Sidoarjo – “Mereka bersertifikasi dan profesional, kita harus memberikan wadah bagi mereka.” Kalimat itu dilontarkan Bupati Sidoarjo, H. Subandi, saat menggelar audiensi bersama Koalisi Perkumpulan Penyandang Disabilitas Kabupaten Sidoarjo, Jumat (16/5/2025), di Pendopo Kabupaten.

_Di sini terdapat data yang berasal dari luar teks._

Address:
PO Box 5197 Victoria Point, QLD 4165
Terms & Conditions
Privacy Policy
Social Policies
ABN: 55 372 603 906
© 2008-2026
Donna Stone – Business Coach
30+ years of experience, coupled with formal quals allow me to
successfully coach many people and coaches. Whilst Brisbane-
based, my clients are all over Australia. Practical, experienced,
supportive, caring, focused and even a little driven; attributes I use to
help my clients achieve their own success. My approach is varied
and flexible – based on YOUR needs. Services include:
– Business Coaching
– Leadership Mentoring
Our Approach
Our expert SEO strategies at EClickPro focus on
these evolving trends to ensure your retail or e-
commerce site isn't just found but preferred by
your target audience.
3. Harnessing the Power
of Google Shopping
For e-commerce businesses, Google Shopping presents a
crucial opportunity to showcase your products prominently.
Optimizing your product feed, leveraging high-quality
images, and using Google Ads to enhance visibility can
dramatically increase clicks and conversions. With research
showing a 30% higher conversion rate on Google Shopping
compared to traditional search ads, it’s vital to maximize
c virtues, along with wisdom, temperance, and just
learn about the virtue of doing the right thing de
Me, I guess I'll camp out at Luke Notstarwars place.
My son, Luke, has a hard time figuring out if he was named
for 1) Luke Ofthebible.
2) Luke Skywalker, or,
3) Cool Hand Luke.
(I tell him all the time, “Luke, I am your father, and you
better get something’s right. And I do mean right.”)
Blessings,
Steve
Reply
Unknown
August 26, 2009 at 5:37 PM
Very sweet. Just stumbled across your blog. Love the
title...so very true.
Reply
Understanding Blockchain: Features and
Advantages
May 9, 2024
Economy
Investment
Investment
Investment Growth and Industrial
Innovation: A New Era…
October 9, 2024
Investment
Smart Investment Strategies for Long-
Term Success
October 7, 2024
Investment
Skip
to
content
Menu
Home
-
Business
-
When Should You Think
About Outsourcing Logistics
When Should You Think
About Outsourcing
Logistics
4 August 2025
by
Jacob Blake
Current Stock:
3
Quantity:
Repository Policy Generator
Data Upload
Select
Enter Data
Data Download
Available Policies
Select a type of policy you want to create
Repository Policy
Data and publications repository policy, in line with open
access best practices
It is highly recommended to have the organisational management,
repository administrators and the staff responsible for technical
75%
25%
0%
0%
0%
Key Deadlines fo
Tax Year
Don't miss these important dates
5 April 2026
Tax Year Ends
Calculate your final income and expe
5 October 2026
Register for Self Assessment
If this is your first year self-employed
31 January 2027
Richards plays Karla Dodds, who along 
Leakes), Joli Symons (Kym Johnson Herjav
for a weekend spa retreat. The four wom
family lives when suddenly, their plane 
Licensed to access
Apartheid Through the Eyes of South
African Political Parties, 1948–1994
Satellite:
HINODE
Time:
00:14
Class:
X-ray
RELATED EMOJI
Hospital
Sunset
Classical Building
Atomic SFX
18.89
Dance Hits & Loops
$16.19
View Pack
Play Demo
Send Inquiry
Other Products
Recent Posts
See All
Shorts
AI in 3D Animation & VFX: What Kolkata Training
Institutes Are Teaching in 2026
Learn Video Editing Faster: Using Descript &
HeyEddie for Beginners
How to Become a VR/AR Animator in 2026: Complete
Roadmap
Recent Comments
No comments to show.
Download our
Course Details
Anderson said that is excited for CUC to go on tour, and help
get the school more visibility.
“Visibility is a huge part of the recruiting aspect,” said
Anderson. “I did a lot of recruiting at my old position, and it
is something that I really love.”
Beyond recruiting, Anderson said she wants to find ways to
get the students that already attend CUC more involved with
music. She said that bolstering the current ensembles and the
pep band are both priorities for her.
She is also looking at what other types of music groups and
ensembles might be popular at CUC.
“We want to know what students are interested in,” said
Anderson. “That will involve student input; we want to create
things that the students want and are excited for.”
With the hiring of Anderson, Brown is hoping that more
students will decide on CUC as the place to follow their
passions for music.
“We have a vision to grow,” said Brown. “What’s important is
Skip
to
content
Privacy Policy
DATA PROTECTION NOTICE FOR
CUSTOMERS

Dalam pertemuan yang juga dihadiri oleh Kepala Dinas Sosial dan perwakilan organisasi disabilitas tersebut, Subandi menyampaikan komitmen pemerintah daerah untuk mempercepat pengesahan Rancangan Peraturan Daerah (Ranperda) tentang Penyandang Disabilitas. Ranperda ini dirancang untuk memberikan payung hukum yang kuat bagi penyandang disabilitas, guna menjamin inklusi sosial dan akses terhadap layanan publik serta peluang kerja.
Menurut Subandi, pemerintah akan memetakan para penyandang disabilitas yang memiliki keahlian atau sertifikasi di bidang tertentu, khususnya layanan kesehatan. Mereka akan diarahkan untuk bisa bekerja di dua RSUD dan 30 Puskesmas di Sidoarjo.
“Kita akan diskusikan lebih lanjut dengan OPD terkait agar mereka bisa ditempatkan bekerja di fasilitas kesehatan yang kita miliki sebagai bentuk pelayanan masyarakat,” ujar Subandi.
Langkah tersebut diapresiasi sebagai bentuk nyata dari pemberdayaan penyandang disabilitas, tidak hanya sebagai simbol kesetaraan, namun juga sebagai solusi nyata peningkatan kualitas layanan publik yang inklusif.
Audiensi ini juga membahas pentingnya pelibatan komunitas disabilitas dalam proses penyusunan kebijakan daerah. Pemkab Sidoarjo berkomitmen menjadikan penyandang disabilitas sebagai mitra aktif dalam perencanaan dan implementasi pembangunan.
Ketua Koalisi Disabilitas Sidoarjo, Abdul Majid, menyatakan optimisme terhadap langkah pemerintah ini. Ia menilai keterlibatan langsung dalam proses kebijakan akan menciptakan keadilan dan kesetaraan yang lebih nyata.
“Saya menyambut baik dan berterima kasih atas langkah-langkah yang telah diambil oleh Bupati Sidoarjo. Kami berharap, ini menjadi titik awal kesetaraan hak dan perlindungan yang berkelanjutan bagi kaum disabilitas,” ucap Majid.
Melalui forum tersebut, Pemkab Sidoarjo menegaskan tekadnya untuk mendorong perubahan paradigma dalam tata kelola pemerintahan yang lebih adil, setara, dan berpihak pada kelompok rentan, termasuk penyandang disabilitas.